Copy the records below exactly, leaving out every picture.

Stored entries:
○ ○ ○ ○

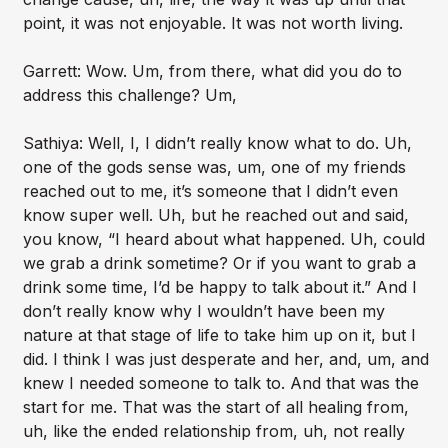
point, it was not enjoyable. It was not worth living.
Garrett: Wow. Um, from there, what did you do to
address this challenge? Um,
Sathiya: Well, I, I didn’t really know what to do. Uh,
one of the gods sense was, um, one of my friends
reached out to me, it’s someone that I didn’t even
know super well. Uh, but he reached out and said,
you know, “I heard about what happened. Uh, could
we grab a drink sometime? Or if you want to grab a
drink some time, I’d be happy to talk about it.” And I
don’t really know why I wouldn’t have been my
nature at that stage of life to take him up on it, but I
did. I think I was just desperate and her, and, um, and
knew I needed someone to talk to. And that was the
start for me. That was the start of all healing from,
uh, like the ended relationship from, uh, not really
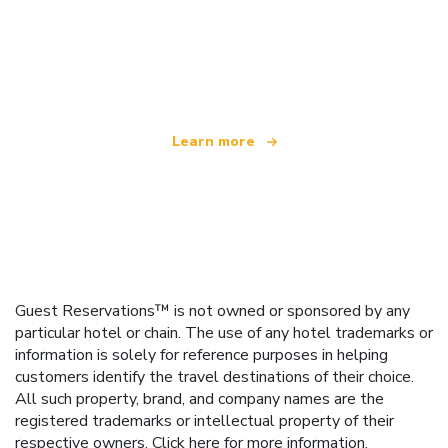
We are an independent travel network
offering over 100,000 hotels worldwide
Learn more
Guest Reservations™ is not owned or sponsored by any
particular hotel or chain. The use of any hotel trademarks or
information is solely for reference purposes in helping
customers identify the travel destinations of their choice.
All such property, brand, and company names are the
registered trademarks or intellectual property of their
respective owners.
Click here
for more information.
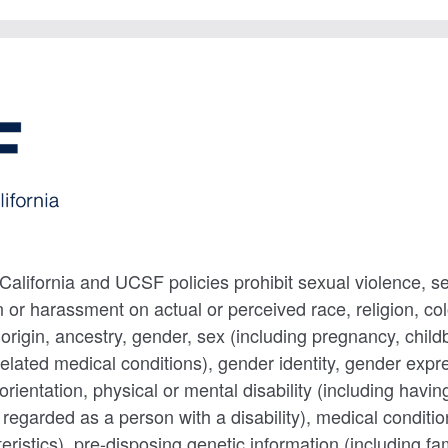
 California and UCSF policies prohibit sexual violence, 
 or harassment on actual or perceived race, religion, colo
 origin, ancestry, gender, sex (including pregnancy, childb
related medical conditions), gender identity, gender expr
 orientation, physical or mental disability (including havin
g regarded as a person with a disability), medical conditi
eristics), pre-disposing genetic information (including fa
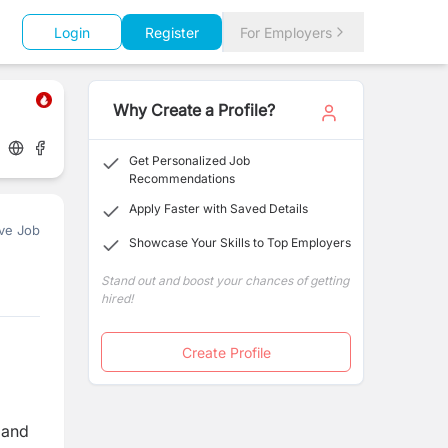
Login
Register
For Employers
Why Create a Profile?
Get Personalized Job
Recommendations
Apply Faster with Saved Details
ve Job
Showcase Your Skills to Top Employers
Stand out and boost your chances of getting
hired!
Create Profile
 and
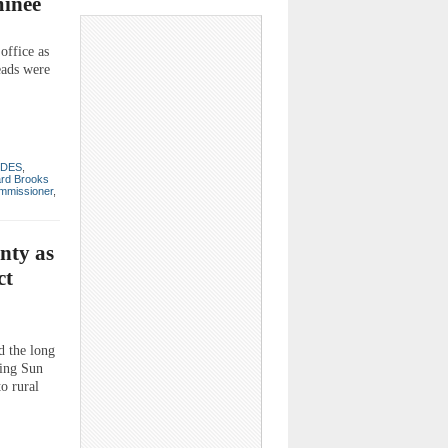
minee
ffice as
eads were
DES
,
ard Brooks
mmissioner
,
nty as
ct
d the long
sing Sun
o rural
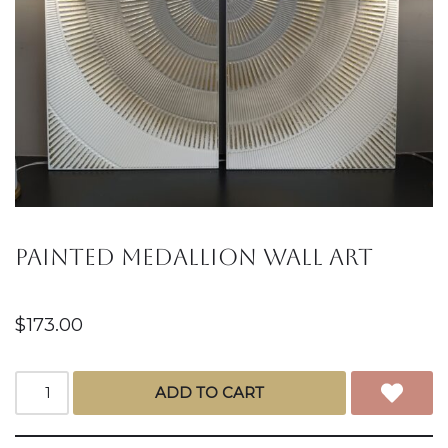
Painted medallion Wall art
$
173.00
ADD TO CART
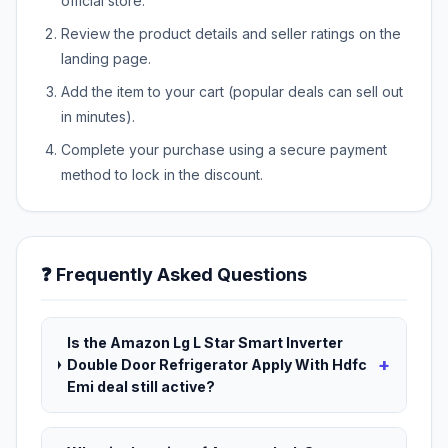
official store.
Review the product details and seller ratings on the
landing page.
Add the item to your cart (popular deals can sell out
in minutes).
Complete your purchase using a secure payment
method to lock in the discount.
❓ Frequently Asked Questions
Is the Amazon Lg L Star Smart Inverter
+
Double Door Refrigerator Apply With Hdfc
Emi deal still active?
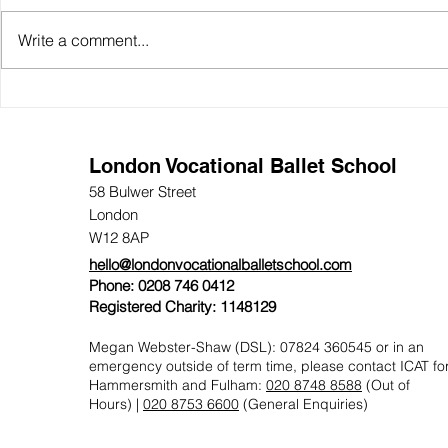
Write a comment...
Open Day: Experience LVBS
LVBS Audit
Day Annou
London Vocational Ballet School
58 Bulwer Street
London
W12 8AP
hello@londonvocationalballetschool.com
Phone: 0208 746 0412
Registered Charity: 1148129
Megan Webster-Shaw (DSL): 07824 360545 or in an
emergency outside of term time, please contact
ICAT fo
Hammersmith and Fulham:
020 8748 8588
(Out of
Hours) |
020 8753 6600
(General Enquiries)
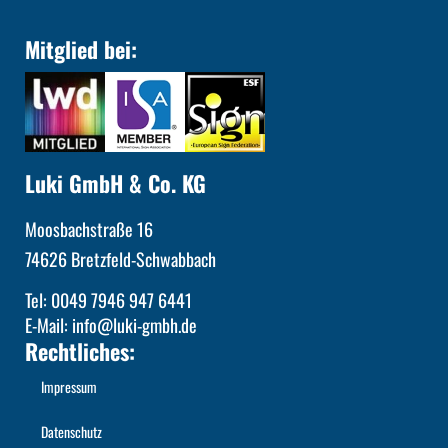
Mitglied bei:
Luki GmbH & Co. KG
Moosbachstraße 16
74626 Bretzfeld-Schwabbach
Tel: 0049 7946 947 6441
E-Mail: info@luki-gmbh.de
Rechtliches:
Impressum
Datenschutz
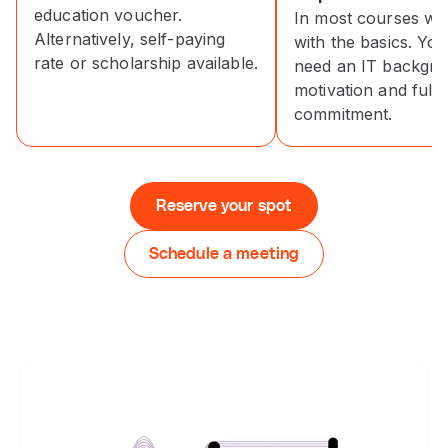
education voucher.
In most courses we 
Alternatively, self-paying
with the basics. You
rate or scholarship available.
need an IT backgro
motivation and full-
commitment.
Reserve your spot
Schedule a meeting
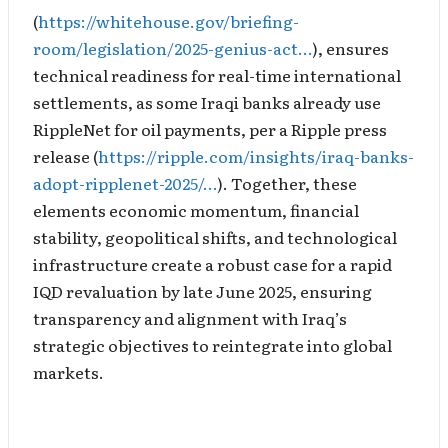
(
https://whitehouse.gov/briefing-
room/legislation/2025-genius-act…
), ensures
technical readiness for real-time international
settlements, as some Iraqi banks already use
RippleNet for oil payments, per a Ripple press
release (
https://ripple.com/insights/iraq-banks-
adopt-ripplenet-2025/…
). Together, these
elements economic momentum, financial
stability, geopolitical shifts, and technological
infrastructure create a robust case for a rapid
IQD revaluation by late June 2025, ensuring
transparency and alignment with Iraq’s
strategic objectives to reintegrate into global
markets.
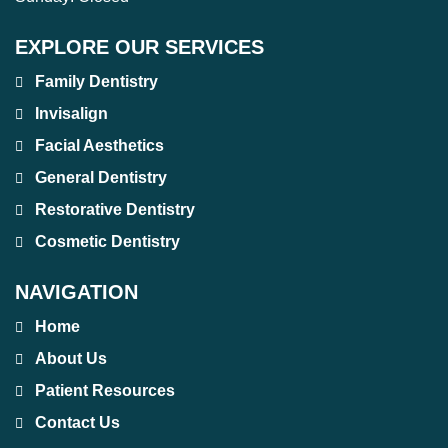
EXPLORE OUR SERVICES
Family Dentistry
Invisalign
Facial Aesthetics
General Dentistry
Restorative Dentistry
Cosmetic Dentistry
NAVIGATION
Home
About Us
Patient Resources
Contact Us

○ ○ ○ ○

** Result of this task **
point, it was not enjoyable. It was not worth living.
Garrett: Wow. Um, from there, what did you do to
address this challenge? Um,
Sathiya: Well, I, I didn’t really know what to do. Uh,
one of the gods sense was, um, one of my friends
reached out to me, it’s someone that I didn’t even
know super well. Uh, but he reached out and said,
you know, “I heard about what happened. Uh, could
we grab a drink sometime? Or if you want to grab a
drink some time, I’d be happy to talk about it.” And I
don’t really know why I wouldn’t have been my
nature at that stage of life to take him up on it, but I
did. I think I was just desperate and her, and, um, and
knew I needed someone to talk to. And that was the
start for me. That was the start of all healing from,
uh, like the ended relationship from, uh, not really
We are an independent travel network
offering over 100,000 hotels worldwide
Learn more
Guest Reservations™ is not owned or sponsored by any
particular hotel or chain. The use of any hotel trademarks or
information is solely for reference purposes in helping
customers identify the travel destinations of their choice.
All such property, brand, and company names are the
registered trademarks or intellectual property of their
respective owners.
Click here
for more information.
 California and UCSF policies prohibit sexual violence, 
 or harassment on actual or perceived race, religion, colo
 origin, ancestry, gender, sex (including pregnancy, childb
related medical conditions), gender identity, gender expr
 orientation, physical or mental disability (including havin
g regarded as a person with a disability), medical conditi
eristics), pre-disposing genetic information (including fa
Login
Register
For Employers
Why Create a Profile?
Get Personalized Job
Recommendations
Apply Faster with Saved Details
ve Job
Showcase Your Skills to Top Employers
Stand out and boost your chances of getting
hired!
Create Profile
 and
minee
ffice as
eads were
DES
,
ard Brooks
mmissioner
,
nty as
ct
d the long
sing Sun
o rural
Painted medallion Wall art
$
173.00
ADD TO CART
official store.
Review the product details and seller ratings on the
landing page.
Add the item to your cart (popular deals can sell out
in minutes).
Complete your purchase using a secure payment
method to lock in the discount.
❓ Frequently Asked Questions
Is the Amazon Lg L Star Smart Inverter
+
Double Door Refrigerator Apply With Hdfc
Emi deal still active?
Write a comment...
Open Day: Experience LVBS
LVBS Audit
Day Annou
London Vocational Ballet School
58 Bulwer Street
London
W12 8AP
hello@londonvocationalballetschool.com
Phone: 0208 746 0412
Registered Charity: 1148129
Megan Webster-Shaw (DSL): 07824 360545 or in an
emergency outside of term time, please contact
ICAT fo
Hammersmith and Fulham:
020 8748 8588
(Out of
Hours) |
020 8753 6600
(General Enquiries)
Mitglied bei:
Luki GmbH & Co. KG
Moosbachstraße 16
74626 Bretzfeld-Schwabbach
Tel: 0049 7946 947 6441
E-Mail: info@luki-gmbh.de
Rechtliches:
Impressum
Datenschutz
education voucher.
In most courses we 
Alternatively, self-paying
with the basics. You
rate or scholarship available.
need an IT backgro
motivation and full-
commitment.
Reserve your spot
Schedule a meeting
(
https://whitehouse.gov/briefing-
room/legislation/2025-genius-act…
), ensures
technical readiness for real-time international
settlements, as some Iraqi banks already use
RippleNet for oil payments, per a Ripple press
release (
https://ripple.com/insights/iraq-banks-
adopt-ripplenet-2025/…
). Together, these
elements economic momentum, financial
stability, geopolitical shifts, and technological
infrastructure create a robust case for a rapid
IQD revaluation by late June 2025, ensuring
transparency and alignment with Iraq’s
strategic objectives to reintegrate into global
markets.
EXPLORE OUR SERVICES
Family Dentistry
Invisalign
Facial Aesthetics
General Dentistry
Restorative Dentistry
Cosmetic Dentistry
NAVIGATION
Home
About Us
Patient Resources
Contact Us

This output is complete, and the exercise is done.